* WHAT TO DO
For the entries that appear below, write out the exact text and omit the pictures.

* RECORDS FOR THE TASK
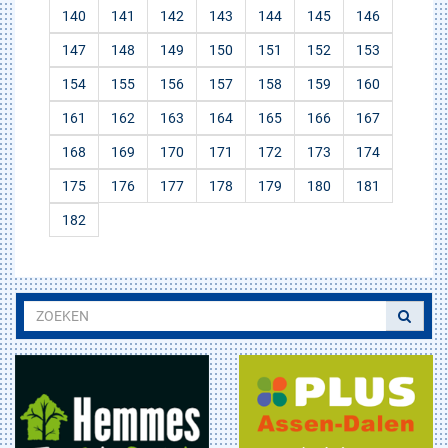
140
141
142
143
144
145
146
147
148
149
150
151
152
153
154
155
156
157
158
159
160
161
162
163
164
165
166
167
168
169
170
171
172
173
174
175
176
177
178
179
180
181
182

* FINAL ANSWER
140
141
142
143
144
145
146
147
148
149
150
151
152
153
154
155
156
157
158
159
160
161
162
163
164
165
166
167
168
169
170
171
172
173
174
175
176
177
178
179
180
181
182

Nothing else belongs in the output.